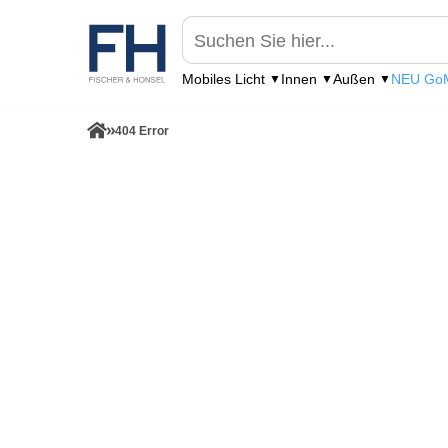
Mobiles Licht
Innen
Außen
NEU GoM
404 Error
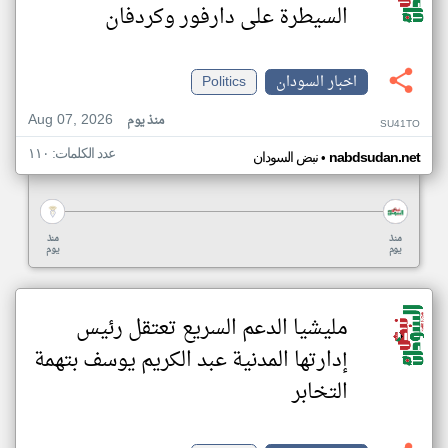
السيطرة على دارفور وكردفان
اخبار السودان
Politics
Aug 07, 2026
منذ يوم
SU41TO
عدد الكلمات: ١١٠
•
nabdsudan.net
نبض السودان
منذ
منذ
يوم
يوم
مليشيا الدعم السريع تعتقل رئيس
إدارتها المدنية عبد الكريم يوسف بتهمة
التخابر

◆ ◆ ◆ ◆ ◆ ◆ ◆

◆ What to work on ◆
Set down each entry above exactly as it appears. Omit the pictures.

◆ Solution for this problem ◆
Mobiles Licht
Innen
Außen
NEU GoM
404 Error
السيطرة على دارفور وكردفان
اخبار السودان
Politics
Aug 07, 2026
منذ يوم
SU41TO
عدد الكلمات: ١١٠
•
nabdsudan.net
نبض السودان
منذ
منذ
يوم
يوم
مليشيا الدعم السريع تعتقل رئيس
إدارتها المدنية عبد الكريم يوسف بتهمة
التخابر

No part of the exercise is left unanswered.